Warren is quite genuinely a man who looks and feels more at home at his
megachurch in sunny Southern California, wearing his Hawaiian shirts
and preaching to a crowd drinking Starbucks. The inauguration of the
44th president was exactly the kind of frigid Eastern pageant Warren
spent the early years of his career working against. (Churches, he
said, should not be constrained by traditional songs and liturgy.) As a
result, the pastor of Saddleback Church looked a little like a fish out
of water as he began his invocation: tie askew, hair unkempt. This
dissonance, of course, was the point. Warren is unlike Obama in almost
every way. He is warm where the President is cool, garrulous where the
President is a grammatical perfectionist, religiously conservative
where Obama is progressive. As the proceedings unfolded on television,
Obama's reasons for choosing Warren could not have been more clear.

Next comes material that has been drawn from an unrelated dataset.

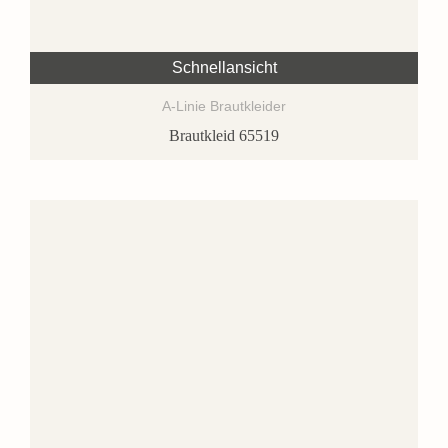
Schnellansicht
A-Linie Brautkleider
Brautkleid 65519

Warren can strike an empathic, populist chord better than anyone else
in America. Warren has learned some important lessons
about rhetorical caution, however, and inevitably, his prayer aimed to
be inclusive. He started with God, "our father," which was innocuous
enough, and went on to proclaim that "everything we see and everything
we can't see exists because of you alone." Language this neutral could
hardly be offensive to any but the strictest unbelievers. Then, in a
deft and fluid nod to the three great monotheisms, he quoted the Shema,
the most important prayer in Judaism: "Hear, O Israel, the Lord is our
God, the Lord is One." In the next phrase he praised God as
"compassionate and merciful," the words religious Muslims incant
regularly as they pray. And finally, he spoke of God's as "loving to
everyone"—a reference, of course, to Jesus Christ.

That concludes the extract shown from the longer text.